--- Exercise directions ---
Once the line containing "きます。 それにもかかわらず、シリーズはすでに第2シーズン" is found in the records below, return it and each following line exactly, up to and including the line containing "までに延長されています。 プロデューサーのアーロン・ハー", and nothing else.

Transcribed page contents:
----------
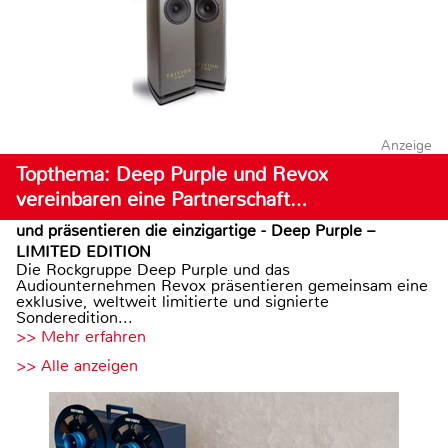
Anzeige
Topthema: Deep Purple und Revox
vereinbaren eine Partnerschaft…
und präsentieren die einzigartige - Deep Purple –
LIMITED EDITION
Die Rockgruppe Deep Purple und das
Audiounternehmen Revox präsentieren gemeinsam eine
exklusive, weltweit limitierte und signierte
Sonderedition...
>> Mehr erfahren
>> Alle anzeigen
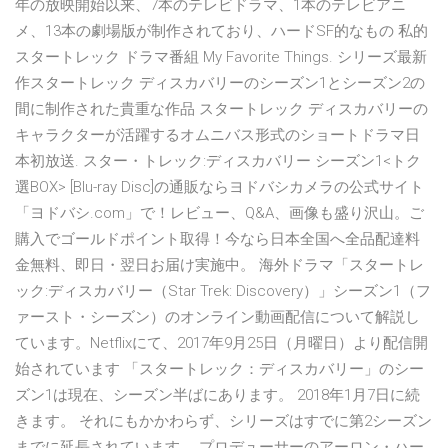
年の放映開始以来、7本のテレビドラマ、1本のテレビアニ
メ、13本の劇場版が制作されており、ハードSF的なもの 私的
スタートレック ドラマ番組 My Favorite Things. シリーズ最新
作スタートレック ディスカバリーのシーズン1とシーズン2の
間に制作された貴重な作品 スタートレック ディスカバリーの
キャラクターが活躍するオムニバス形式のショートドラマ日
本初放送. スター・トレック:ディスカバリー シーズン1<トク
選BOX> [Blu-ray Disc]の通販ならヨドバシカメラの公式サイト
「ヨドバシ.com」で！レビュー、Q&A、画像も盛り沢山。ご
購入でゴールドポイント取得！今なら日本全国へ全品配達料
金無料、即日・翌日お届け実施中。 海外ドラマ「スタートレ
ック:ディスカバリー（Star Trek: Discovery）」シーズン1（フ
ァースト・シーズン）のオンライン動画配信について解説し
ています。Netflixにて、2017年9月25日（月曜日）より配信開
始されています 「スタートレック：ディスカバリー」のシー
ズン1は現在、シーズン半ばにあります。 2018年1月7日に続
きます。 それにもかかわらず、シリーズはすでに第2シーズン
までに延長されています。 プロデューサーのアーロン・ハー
----------
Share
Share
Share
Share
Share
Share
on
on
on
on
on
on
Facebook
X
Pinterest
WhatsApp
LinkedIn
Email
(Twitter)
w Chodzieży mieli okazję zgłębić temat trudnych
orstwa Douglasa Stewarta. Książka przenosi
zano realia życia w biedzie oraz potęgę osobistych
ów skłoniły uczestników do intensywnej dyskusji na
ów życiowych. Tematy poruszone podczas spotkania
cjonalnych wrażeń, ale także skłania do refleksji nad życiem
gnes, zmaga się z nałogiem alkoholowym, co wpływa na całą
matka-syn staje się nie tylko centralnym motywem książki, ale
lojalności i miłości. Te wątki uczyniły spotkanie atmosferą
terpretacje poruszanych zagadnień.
----------
--- Exercise response ---
きます。 それにもかかわらず、シリーズはすでに第2シーズン
までに延長されています。 プロデューサーのアーロン・ハー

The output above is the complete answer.